ASSIGNED TASK - The expected output is every record below, transcribed exactly, with the pictures left out.

THE RECORDS -
• • • • •

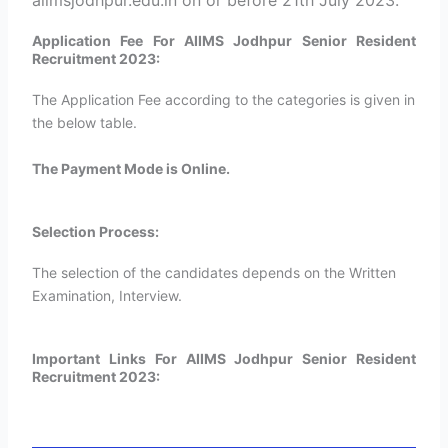
aiimsjodhpur.edu.in on or before 21th July 2023.
Application Fee For AIIMS Jodhpur Senior Resident
Recruitment 2023:
The Application Fee according to the categories is given in
the below table.
The Payment Mode is Online.
Selection Process:
The selection of the candidates depends on the Written
Examination, Interview.
Important Links For AIIMS Jodhpur Senior Resident
Recruitment 2023:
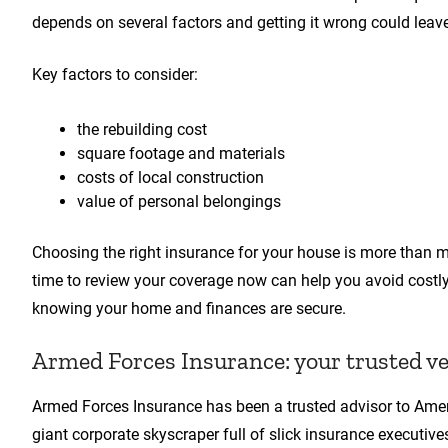
depends on several factors and getting it wrong could lea
Key factors to consider:
the rebuilding cost
square footage and materials
costs of local construction
value of personal belongings
Choosing the right insurance for your house is more than m
time to review your coverage now can help you avoid costly s
knowing your home and finances are secure.
Armed Forces Insurance: your trusted v
Armed Forces Insurance has been a trusted advisor to Ame
giant corporate skyscraper full of slick insurance executi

• • • • •

ANSWER SPACE -
aiimsjodhpur.edu.in on or before 21th July 2023.
Application Fee For AIIMS Jodhpur Senior Resident
Recruitment 2023:
The Application Fee according to the categories is given in
the below table.
The Payment Mode is Online.
Selection Process:
The selection of the candidates depends on the Written
Examination, Interview.
Important Links For AIIMS Jodhpur Senior Resident
Recruitment 2023:
depends on several factors and getting it wrong could lea
Key factors to consider:
the rebuilding cost
square footage and materials
costs of local construction
value of personal belongings
Choosing the right insurance for your house is more than m
time to review your coverage now can help you avoid costly s
knowing your home and finances are secure.
Armed Forces Insurance: your trusted v
Armed Forces Insurance has been a trusted advisor to Ame
giant corporate skyscraper full of slick insurance executi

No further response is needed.